上位モデルのGalaxy Z Fold8 Ultraは8インチのメインディスプレイと200MPのHDRカメラを搭載し、5,000mAhバッテリーと45W急速充電に対応しながら本体重量215g・開いた状態での厚さ4.1mmを実現した。望遠レンズやマルチポジションヒンジを備え、クリエイティブな作業に最適化されたフラッグシップと位置付けられている。

一方の無印Galaxy Z Fold8は、新開発の「Flex Titanium」技術によって折り目の目立ちを抑えつつ本体重量を201gまで軽量化し、日常使いに振り切った設計とした。Galaxy Z Flip8は刷新された「FlexWindow」カバーディスプレイと50MPカメラ、ProVisual Engineによる撮影体験の向上を特徴とするコンパクトモデルだ。両ウォッチもSnapdragon Wear Eliteを搭載し、Watch Ultra2は47mm・800mAhバッテリー・5,000nits表示、Watch9は40/44mmサイズで3,000nits表示に対応する。購入者にはGoogle AI Proの6カ月無料トライアル(5TBクラウドストレージ付き)が付与される。

ディスプレイ形状とゲーム性能

興味深いのは、Fold8とFold8 Ultraでディスプレイのアスペクト比の方向性が分かれた点だ。Fold8は閉時5.5インチ・開時7.6インチの4:3に近い比率を採用し、サムスン自身が「コンテンツ視聴に最適」とうたう横広の画面形状とした。対してFold8 Ultraは閉時6.5インチ・開時8インチと従来通りの縦長レイアウトを維持している。4Gamerの実機テストでは、前世代のGalaxy S24 Ultra比で3DMark各テストが29〜45%、Geekbench 6のVulkan GPUテストで80%以上、CPUはシングル・マルチコアともに50%以上のスコア向上を記録した。PUBG MobileやNIKKEなど主要タイトルは概ね問題なく動作したが、一部タイトルでは横方向の視野が狭くなる傾向も見られたという。動画視聴では、余白を最小化できるFold8に対し、Fold8 Ultraは上下の余白が大きく残る点が指摘されている。

レビューでの評価

The Gadgeteerによる実機レビューでは、Galaxy Z Fold8を「これさえあれば他のスマートフォンはいらない」と高く評価し、2026年を代表するフォルダブルの一台に挙げている。

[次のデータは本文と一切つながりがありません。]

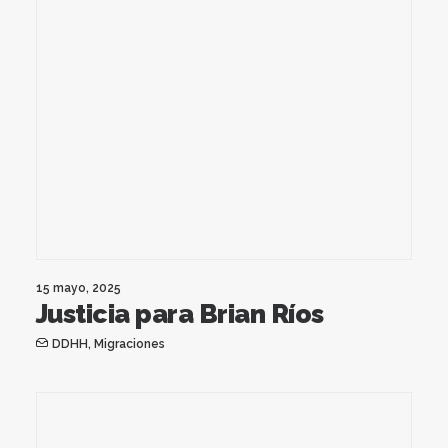
15 mayo, 2025
Justicia para Brian Ríos
DDHH
,
Migraciones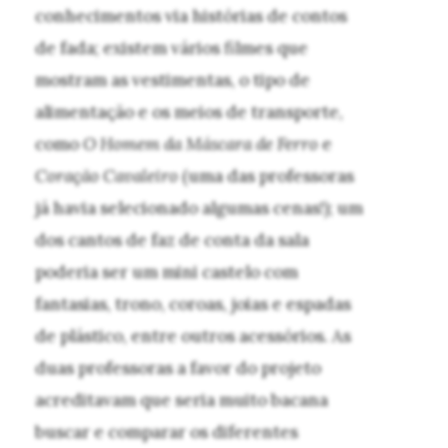
conhecimentos via histórias de contos
de fada; existem vários filmes que
mostram as vestimentas, o tipo de
alimentação e os meios de transporte,
como
O Homem da Máscara de Ferro
e
Coração Cavaleiro
(uma das professoras
já havia selecionado algumas cenas!); um
dos cantos de faz de conta da sala
poderia ser um mini castelo com
fantasias, trono, coroas, joias e espadas
de plástico, entre outros acessórios. As
duas professoras a favor do projeto
acreditavam que seria muito bacana
buscar e comparar os diferentes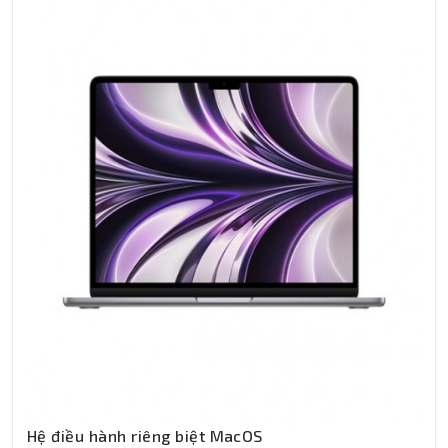
Hệ điều hành riêng biệt MacOS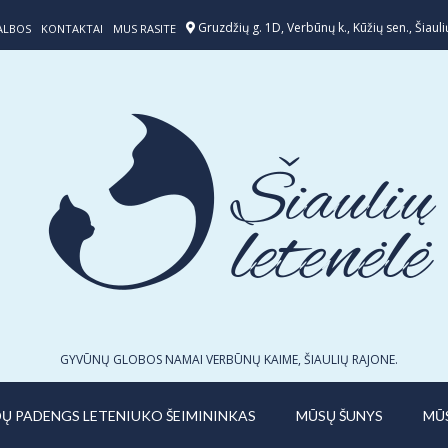
Gruzdžių g. 1D, Verbūnų k., Kūžių sen., Šiaulių
ALBOS
KONTAKTAI
MUS RASITE
GYVŪNŲ GLOBOS NAMAI VERBŪNŲ KAIME, ŠIAULIŲ RAJONE.
IDŲ PADENGS LETENIUKO ŠEIMININKAS
MŪSŲ ŠUNYS
MŪ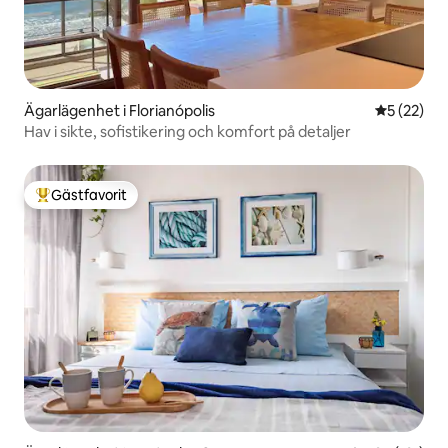
Ägarlägenhet i Florianópolis
5 av 5 i g
5 (22)
Hav i sikte, sofistikering och komfort på detaljer
Gästfavorit
Populär gästfavorit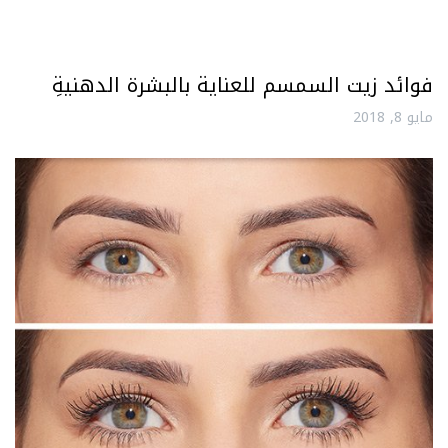
فوائد زيت السمسم للعناية بالبشرة الدهنيةِ
مايو 8, 2018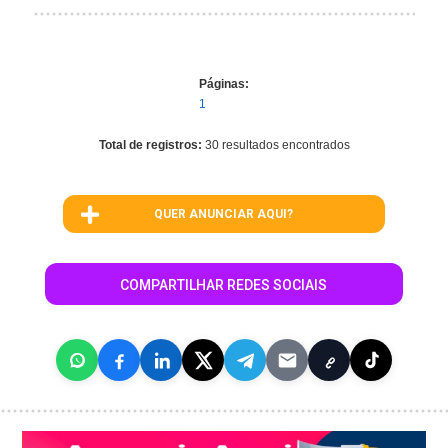
Páginas:
1
Total de registros:
30 resultados encontrados
QUER ANUNCIAR AQUI?
COMPARTILHAR REDES SOCIAIS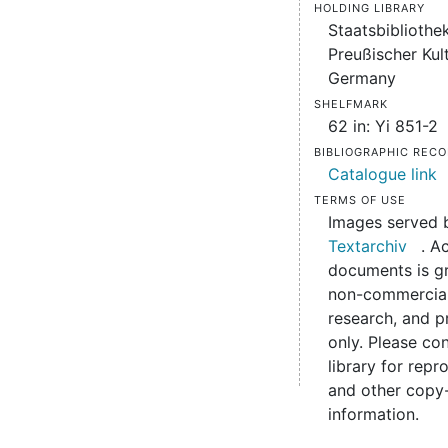
Holding Library
Staatsbibliothek
Preußischer Kult
Germany
Shelfmark
62 in: Yi 851-2
Bibliographic Rec
Catalogue link
Terms of use
Images served
Textarchiv
. A
documents is gr
non-commercial
research, and p
only. Please co
library for rep
and other copy-
information.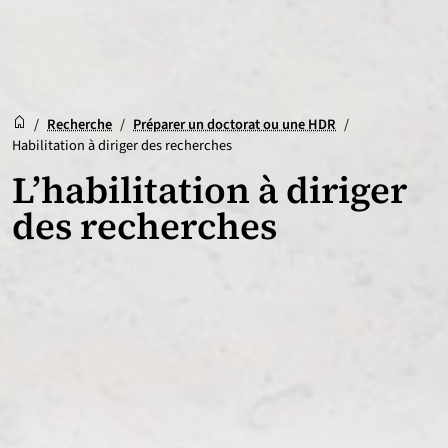
Accueil
Accueil
/
Recherche
/
Préparer un doctorat ou une HDR
/
Habilitation à diriger des recherches
L’habilitation à diriger
des recherches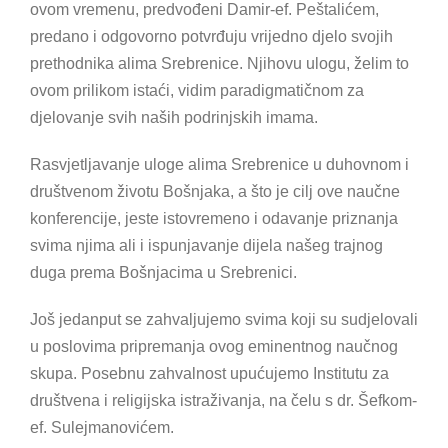
ovom vremenu, predvođeni Damir-ef. Peštalićem,
predano i odgovorno potvrđuju vrijedno djelo svojih
prethodnika alima Srebrenice. Njihovu ulogu, želim to
ovom prilikom istaći, vidim paradigmatičnom za
djelovanje svih naših podrinjskih imama.
Rasvjetljavanje uloge alima Srebrenice u duhovnom i
društvenom životu Bošnjaka, a što je cilj ove naučne
konferencije, jeste istovremeno i odavanje priznanja
svima njima ali i ispunjavanje dijela našeg trajnog
duga prema Bošnjacima u Srebrenici.
Još jedanput se zahvaljujemo svima koji su sudjelovali
u poslovima pripremanja ovog eminentnog naučnog
skupa. Posebnu zahvalnost upućujemo Institutu za
društvena i religijska istraživanja, na čelu s dr. Šefkom-
ef. Sulejmanovićem.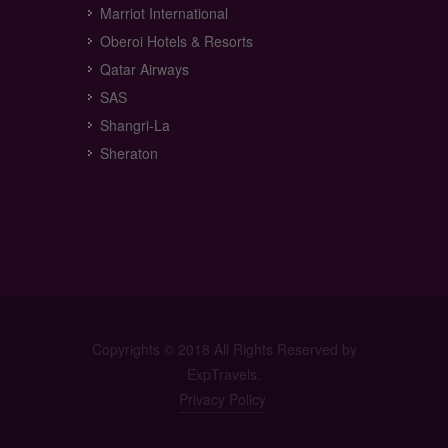
Marriot International
Oberoi Hotels & Resorts
Qatar Airways
SAS
Shangri-La
Sheraton
Copyrights © 2018 All Rights Reserved by
ExpTravels.
Privacy Policy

201gという軽さと、従来より横に広く縦に短い比率によって閉じた状態での握り心地が改善され、手の疲労軽減やポケット内での収まりの良さにつながったという。カバーディスプレイでの自然なタイピングや、ランドスケープ表示時の2アプリ並列利用の実用性も好意的に紹介された一方、Qi2ワイヤレス充電用マグネットを内蔵していない点や、光の当たり方によっては折り目が依然として視認できる点、望遠レンズ・スタイラス・マルチポジションヒンジ非搭載である点は弱点として挙げられている。バッテリーは4,800mAhのシリコンカーボン電池で45W有線充電に対応し、軽さとバランスを重視するユーザーにはFold8を、光学ズームやスタイラス、多段階ヒンジを求めるユーザーにはFold8 Ultraを推奨するという棲み分けが示された。